7 juillet 2023, et la routine de la récupération historique par des présidences monarchiques
par Annie Lacroix-Riz
Merci à Jacques-Marie Bourget pour la communication de l’article «Sommet de l’OTAN à Vilnius : Un complot de guerre sur le lieu d’un crime historique». Référence historique : la survivante Masha Greenbaum, «The Jews of Lithuania : A History of a Remarkable Community, 1316-1945», Jerusalem, New York, Gefen Publishing House, 1995. Le choix du lieu dudit sommet illustre l’hypocrisie occidentale en matière de défense des juifs contre l’antisémitisme. L’article est particulièrement clair.

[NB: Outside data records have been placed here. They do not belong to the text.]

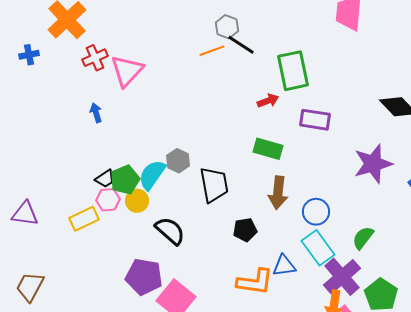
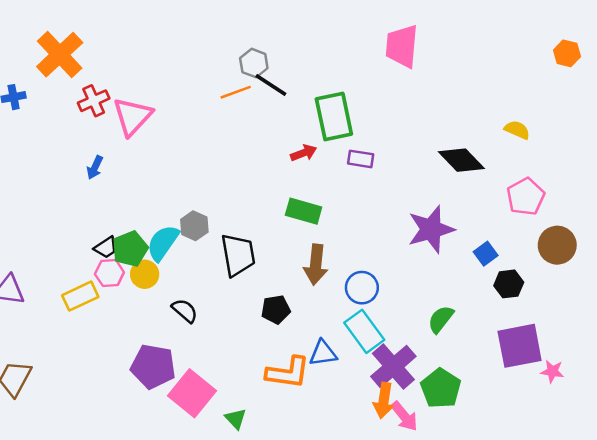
blue arrow: (96, 113) -> (95, 167), turned -138
purple rectangle: (315, 120) -> (361, 159), moved, size x0.7
black semicircle: (170, 231) -> (185, 311), size x0.7
green semicircle: (363, 238) -> (441, 319), moved

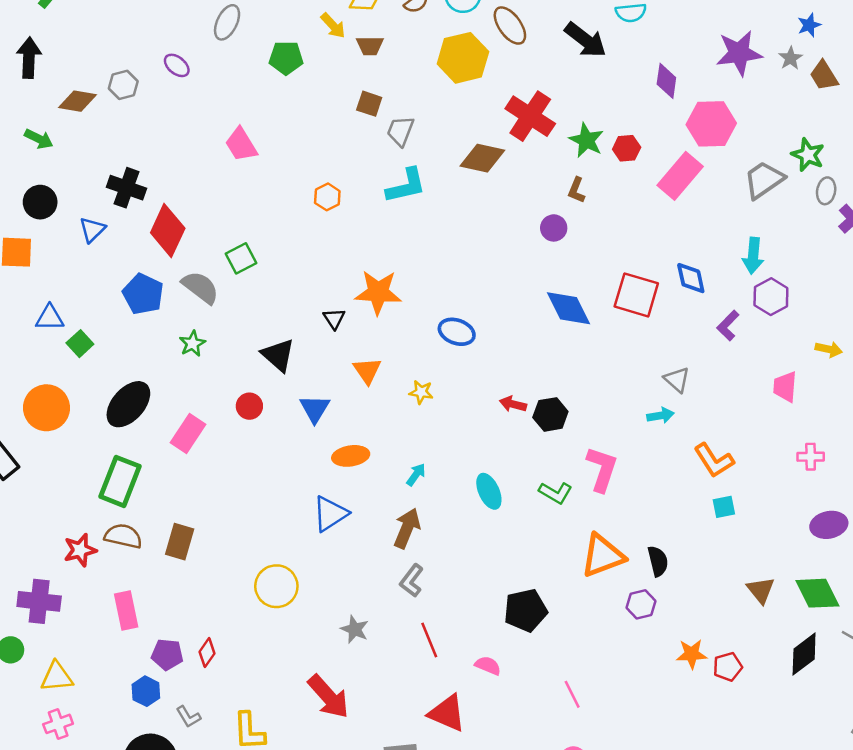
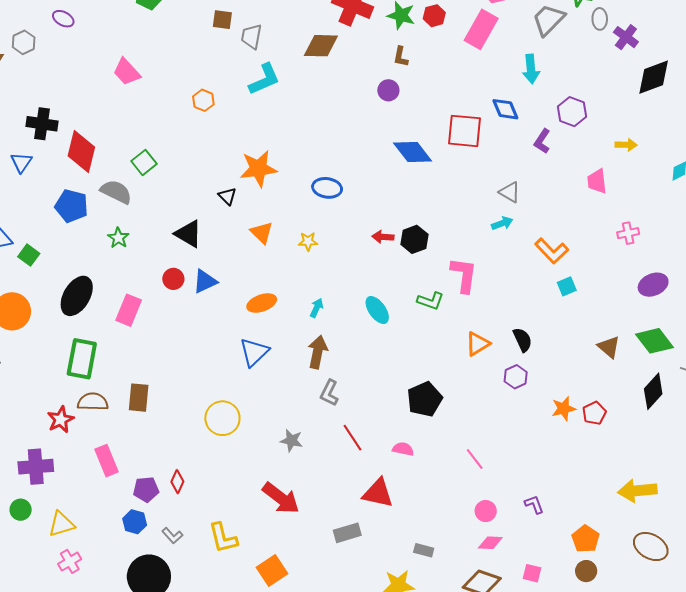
cyan arrow: (753, 256) -> (531, 69), moved
blue triangle: (315, 409) -> (205, 281), moved, turned 44
orange triangle: (603, 556) -> (478, 344), size x0.7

Le prochain coup, il faudrait organiser ça en Lettonie, copie conforme du cas lituanien, avec la quasi-totalité de la destruction des juifs depuis l’été 1941…
Les références historiques fournies dans un vieux courriel (2005, notamment un ouvrage non traduit de Dov Levin) permettent de comprendre que, pour les juifs d’alors, l’annexion soviétique, en juin 1940, des Pays Baltes (provinces baltes intégrées à l’Empire russe du XVIIIe siècle à 1918), ait constitué une véritable bouée de sauvetage contre les «nationalistes», uniates nazifiés sur le modèle de ceux de Lvov. Cet échange avec le journaliste belge Jean-Marie Chauvier, vieux de près de 20 ans, montre que la phase actuelle a été soigneusement préparée bien avant la guerre en Ukraine. La très «européiste» Simone Veil, présumée championne de la «Mémoire de la Shoah», faisait piètre cas de l’histoire (la sienne comprise), à l’époque où elle célébrait de fait la récente entrée des «Pays Baltes» dans l’Union européenne et dans l’OTAN : au prix de sévères contorsions, elle imputait la responsabilité de l’ignorance du génocide des juifs lettons aux… Soviétiques, par ailleurs classés bourreaux des malheureux Lettons, et elle imputait le sauvetage d’une poignée de juifs lettons aux bontés des victimes lettones non juives des Soviétiques. Le mari de Mme Veil, également panthéonisé, avait côtoyé René Bousquet pendant huit ans au conseil d’administration d’UTA, la société de transport aérien qu’il présidait et où le secrétaire à la police de Laval, Bousquet, massacreur de communistes et de juifs d’avril 1942 à la fin de 1943, représentait… la Banque d’Indochine. Sur les autres fréquentations de Mme Veil, la couverture de l’édition de poche de «La Non-épuration en France de 1943 aux années 1950» atteste que «la Mémoire» de l’Occupation avait été chez ces éminences panthéonisées sérieusement émoussée. Je rappelle que la Fondation pour la Mémoire de la Shoah, que Mme Veil avait «l’honneur de présider», a financé, en 2017, l’invitation à Paris de singuliers historiens et archivistes, nazis ukrainiens, que les universitaires français, même «spécialistes de la Shoah», n’ont pas trouvé le courage de condamner par peur de passer pour «bolcheviques» auprès des Ukrainiens alors conviés pour communier contre les crimes soviétiques. Je dis bien 2017, et non 2022.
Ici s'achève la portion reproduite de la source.